Nella rappresentazione della catena del valore ci sono due classi di attività: quelle primarie, disegnate come scatole verticali e sequenziali, che devono essere lette da sinistra verso destra, a dire che gli output di una diventano input della successiva; e quelle di supporto, rappresentate come scatole orizzontali, che producono servizi comuni a tutte le altre. Quando parliamo di industria culturale, tra i processi di supporto ci sono (o ci dovrebbero essere) il marketing, la comunicazione e l’ufficio stampa. La critica non è tra quei processi. Ogni industria che invece dovesse avere, all’interno della propria organizzazione, personale poco consapevole degli obiettivi, dei limiti e dei vincoli e lontano dalla progettazione culturale potrebbe essere in preda a un’infestazione di umarell. Nel qual caso sarebbe opportuno inserire tra le proprie attività di supporto la gestione e il contenimento dei danni da loro indotti.
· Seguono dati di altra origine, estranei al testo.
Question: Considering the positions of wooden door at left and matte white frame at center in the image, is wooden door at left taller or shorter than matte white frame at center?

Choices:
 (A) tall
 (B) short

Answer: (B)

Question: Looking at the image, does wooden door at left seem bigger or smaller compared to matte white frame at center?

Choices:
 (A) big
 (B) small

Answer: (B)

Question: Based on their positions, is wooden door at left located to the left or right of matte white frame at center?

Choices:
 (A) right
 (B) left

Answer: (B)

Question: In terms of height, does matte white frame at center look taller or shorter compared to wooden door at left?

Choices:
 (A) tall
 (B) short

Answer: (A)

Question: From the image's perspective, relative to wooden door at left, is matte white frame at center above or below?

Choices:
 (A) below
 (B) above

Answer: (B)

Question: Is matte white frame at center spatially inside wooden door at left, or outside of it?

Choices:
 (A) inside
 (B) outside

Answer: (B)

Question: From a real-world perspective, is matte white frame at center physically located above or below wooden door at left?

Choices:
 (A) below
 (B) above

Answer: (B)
La terza è ultima questione riguarda il luogo in cui agisce la critica. Chi la fa, se decide di usare un manufatto culturale, può essere ovunque, con chi vuole o gli capita, per tutto il tempo che gli serve o che ha a disposizione. Il cantiere è stato chiuso da un pezzo ed è veramente raro che la critica sia mossa in presenza di chi ha partecipato alla progettazione o alla produzione del manufatto in analisi o in uso.

Chi fa critica non spiega mai a chi lavora come avrebbe dovuto farlo. Se ha abbastanza fortuna, riesce a essere indifferente a tutti i processi che hanno portato quel manufatto al suo cospetto. E, sicuramente, della creazione del valore industriale e organizzativo non gli importa alcunché.

Come quando fuori piove

“Come Quando Fuori Piove” è uno dei trucchi mnemonici che preferisco. Se, da un lato, aiuta a ricordare la priorità dei semi francesi quando si gioca a poker (Cuori, Quadri, Fiori, Picche), dall’altro, racconta uno stato dell’essere.
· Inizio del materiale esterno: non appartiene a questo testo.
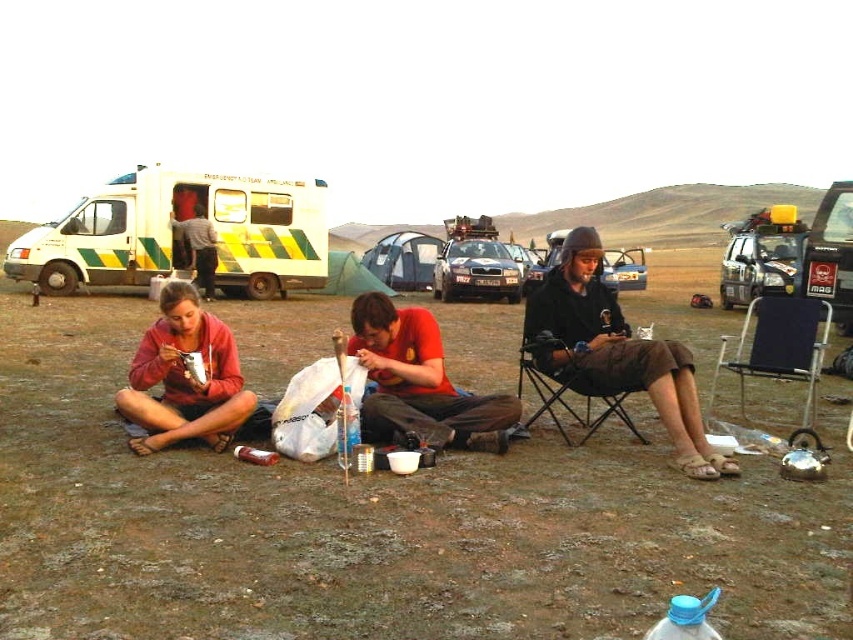 Does dark brown fabric jacket at center come behind red cotton shirt at center?

No, it is in front of red cotton shirt at center.

Locate an element on the screen. The height and width of the screenshot is (640, 853). dark brown fabric jacket at center is located at coordinates (614, 353).

Is point (607, 300) positioned in front of point (376, 368)?

No.

This screenshot has width=853, height=640. I want to click on dark brown fabric jacket at center, so click(x=614, y=353).

Can you confirm if dark brown fabric jacket at center is shorter than matte red hoodie at lower left?

No, dark brown fabric jacket at center is not shorter than matte red hoodie at lower left.

This screenshot has width=853, height=640. Describe the element at coordinates (614, 353) in the screenshot. I see `dark brown fabric jacket at center` at that location.

You are a GUI agent. You are given a task and a screenshot of the screen. Output one action in this format:
    pyautogui.click(x=<x>, y=<y>)
    Task: Click on the dark brown fabric jacket at center
    This screenshot has width=853, height=640.
    Given the screenshot: What is the action you would take?
    pyautogui.click(x=614, y=353)

Which is below, black fabric folding chair at center or black fabric chair at center?

black fabric chair at center is lower down.

Does black fabric folding chair at center appear on the right side of black fabric chair at center?

Correct, you'll find black fabric folding chair at center to the right of black fabric chair at center.

This screenshot has height=640, width=853. What are the coordinates of `black fabric folding chair at center` in the screenshot? It's located at (776, 348).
Sì, hai visto bene: ho ricominciato a scrivere in prima persona e, già, anche a rivolgermi a te, proprio a te, usando il più alto grado di confidenza possibile. Mi è passata. Ero furioso, lo sono stato per una decina di giorni, forse addirittura per due settimane. Ora non più: mi è passata. Per riuscire a riemergere dalla rabbia, ho avuto bisogno di rimanere da solo. Mi accoccolo in un angolo e inizio a riempirmi di storie dall’esterno: schermi accesi, musica e suoni, libri aperti un po’ ovunque, sapori, attenzione alle sensazioni tattili. Combatto il rumore che ho dentro con l’osmosi e mi comporto assecondo la mia natura: sono un critico.

Essere un critico significa vivere come quando fuori piove. Cerco un posto tranquillo e asciutto, dove posso star bene e tenere lontana la tristezza e cerco di capire il mondo. L’unico modo che conosco è partire dai miei sensi e dalle mie esperienze, riconoscendomi imperfetto e fallibile, e mettere in dubbio tutto, per cercare un’approssimazione di verità.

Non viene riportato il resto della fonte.